The Philippines has raised interest rates for the fourth time this year as it aims to tame surging inflation and shore up its tumbling currency.
The Bangko Sentral ng Pilipinas [central bank] today (Thursday, September 27) announced a 50 basis point hike to 4.5 per cent, as worries grow that the nation’s economy is overheating.
Consumer prices rose by a nine-year high to 6.4 per cent last month, with some analysts warning that September data, due out next week, could breach seven per cent.
“The Monetary Board recognised that a further tightening of monetary policy was warranted by persistent signs of sustained and broadening price pressures,” the bank said.
It added that inflation for this year and next would likely surpass the monetary authority’s own forecasts.
The destruction wrought earlier this month by Typhoon Mangkhut — the world’s most powerful storm this year — is expected to further push up prices due to agricultural crop damage.
Rising prices, along with shortages in the supply of rice have been become a pressing problem for President Duterte.

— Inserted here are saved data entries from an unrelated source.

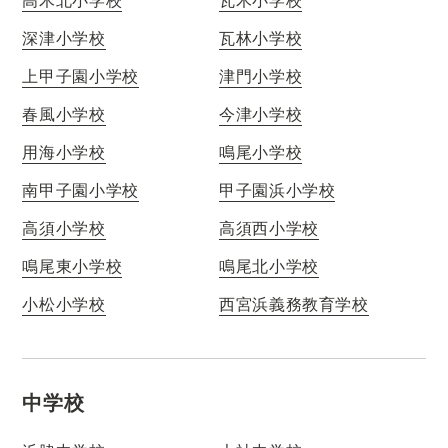
深津小学校
瓦林小学校
上甲子園小学校
津門小学校
春風小学校
今津小学校
用海小学校
鳴尾小学校
南甲子園小学校
甲子園浜小学校
高須小学校
高須西小学校
鳴尾東小学校
鳴尾北小学校
小松小学校
西宮浜義務教育学校
中学校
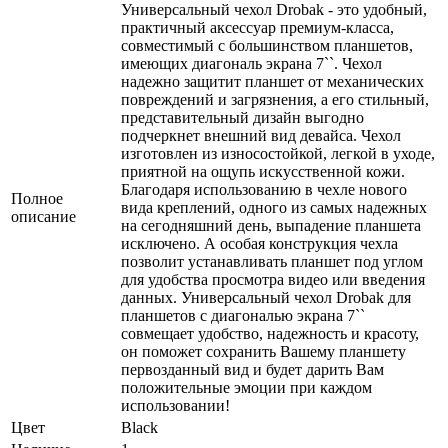
Универсальный чехол Drobak - это удобный,
практичный аксессуар премиум-класса,
совместимый с большинством планшетов,
имеющих диагональ экрана 7``. Чехол
надежно защитит планшет от механических
повреждений и загрязнения, а его стильный,
представительный дизайн выгодно
подчеркнет внешний вид девайса. Чехол
изготовлен из износостойкой, легкой в уходе,
приятной на ощупь искусственной кожи.
Благодаря использованию в чехле нового
Полное
вида креплений, одного из самых надежных
описание
на сегодняшний день, выпадение планшета
исключено. А особая конструкция чехла
позволит устанавливать планшет под углом
для удобства просмотра видео или введения
данных. Универсальный чехол Drobak для
планшетов с диагональю экрана 7``
совмещает удобство, надежность и красоту,
он поможет сохранить Вашему планшету
первозданный вид и будет дарить Вам
положительные эмоции при каждом
использовании!
Цвет
Black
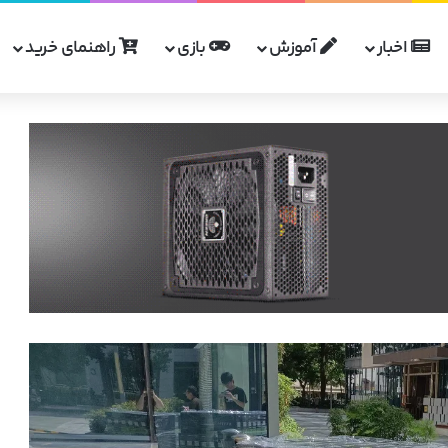
اخبار
آموزش
بازی
راهنمای خرید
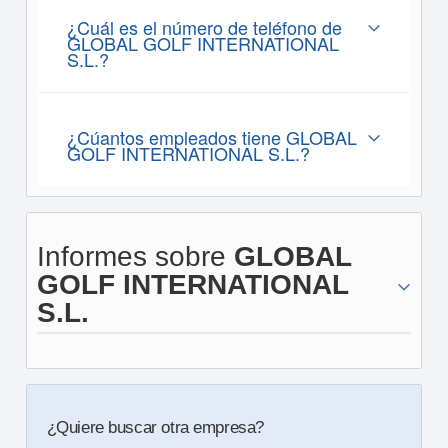
¿Cuál es el número de teléfono de
GLOBAL GOLF INTERNATIONAL
S.L.?
¿Cúantos empleados tiene GLOBAL
GOLF INTERNATIONAL S.L.?
Informes sobre
GLOBAL
GOLF INTERNATIONAL
S.L.
¿Quiere buscar otra empresa?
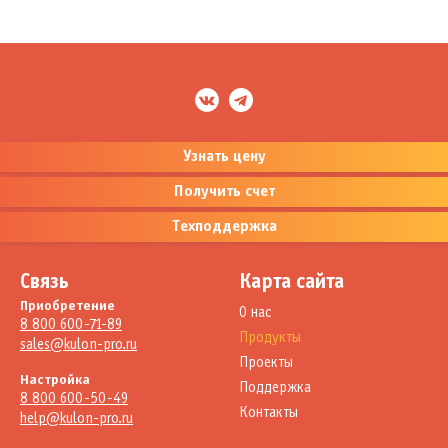
Узнать цену
Получить счет
Техподдержка
Связь
Карта сайта
Приобретение
О нас
8 800 600-71-89
Продукты
sales@kulon-pro.ru
Проекты
Настройка
Поддержка
8 800 600-50-49
Контакты
help@kulon-pro.ru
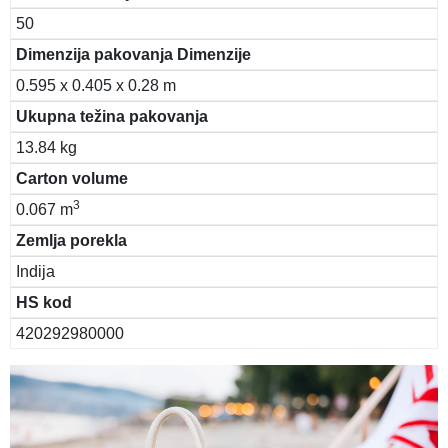
50
Dimenzija pakovanja Dimenzije
0.595 x 0.405 x 0.28 m
Ukupna težina pakovanja
13.84 kg
Carton volume
3
0.067 m
Zemlja porekla
Indija
HS kod
420292980000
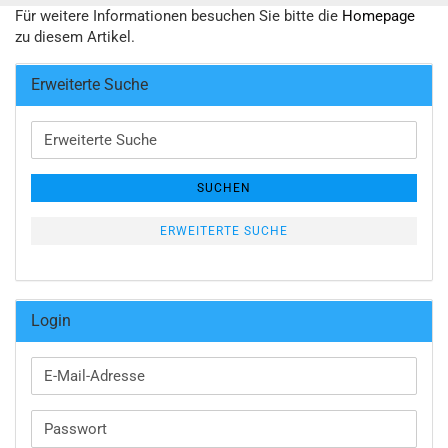
Für weitere Informationen besuchen Sie bitte die
Homepage
zu diesem Artikel.
Erweiterte Suche
Erweiterte
Suche
SUCHEN
ERWEITERTE SUCHE
Login
E-
Mail-
Adresse
Passwort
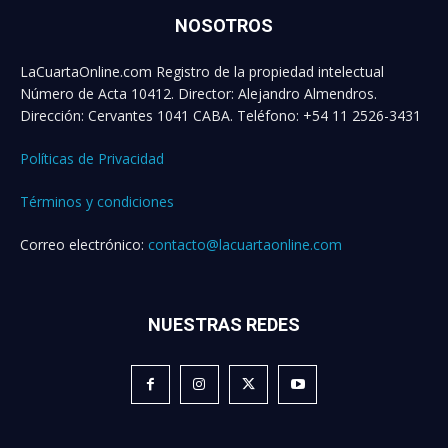
NOSOTROS
LaCuartaOnline.com Registro de la propiedad intelectual
Número de Acta 10412. Director: Alejandro Almendros.
Dirección: Cervantes 1041 CABA. Teléfono: +54 11 2526-3431
Políticas de Privacidad
Términos y condiciones
Correo electrónico:
contacto@lacuartaonline.com
NUESTRAS REDES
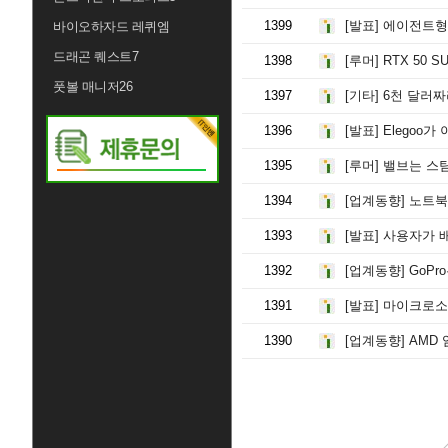
1399
[발표]
에이전트형 AI에는 
바이오하자드 레퀴엠
드래곤 퀘스트7
1398
[루머]
RTX 50 S
풋볼 매니저26
1397
[기타]
6천 달러짜리 세미트럭 게임 장비가 대
1396
[발표]
Elegoo가 이
1395
[루머]
밸브는 스팀 머신과 스팀 프레임이 '올
1394
[업계동향]
노트북에 8GB RAM
1393
[발표]
사용자가 배터리를
1392
[업계동향]
GoPro는 규제 당국
1391
[발표]
마이크로소프트는 차세대 '에이전트 우선' 기업
1390
[업계동향]
AMD 임원진, 엔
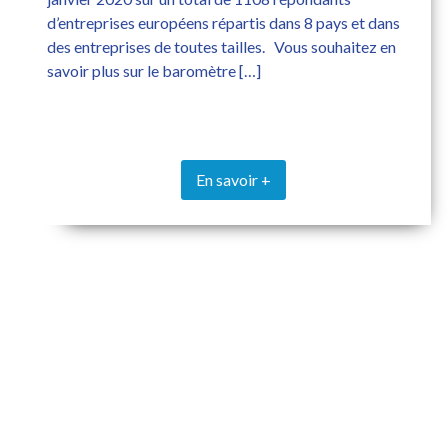
d’entreprises européens répartis dans 8 pays et dans
des entreprises de toutes tailles. Vous souhaitez en
savoir plus sur le baromètre […]
En savoir +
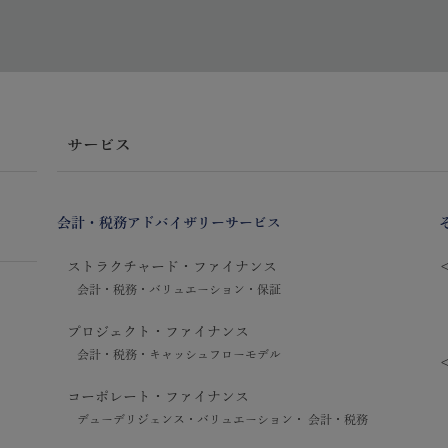
サービス
会計・税務アドバイザリーサービス
ストラクチャード・ファイナンス
会計・税務・バリュエーション・保証
プロジェクト・ファイナンス
会計・税務・キャッシュフローモデル
コーポレート・ファイナンス
デューデリジェンス・バリュエーション・ 会計・税務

The increases have hit hardest among the poor, who have traditionally been the president’s strongest supporters.
The central bank —- which has raised its key interest rates by 150 basis points since May — also said the latest rate hike should help reduce further risks to inflation, including exchange rate volatility.
The Philippine peso has been hovering at 13-year lows this month, hitting 54.12 pesos to the dollar today.
Central bank officials have urged the government to undertake “timely measures” to tackle inflation, such as lifting import quotas on rice.
Presidential spokesman Harry Roque said the government was taking steps to address inflation, including lifting controls on imports of previously protected food products.
“Right now the foremost priority of the administration is fighting inflation. So everything is sidelined now,” he told reporters today.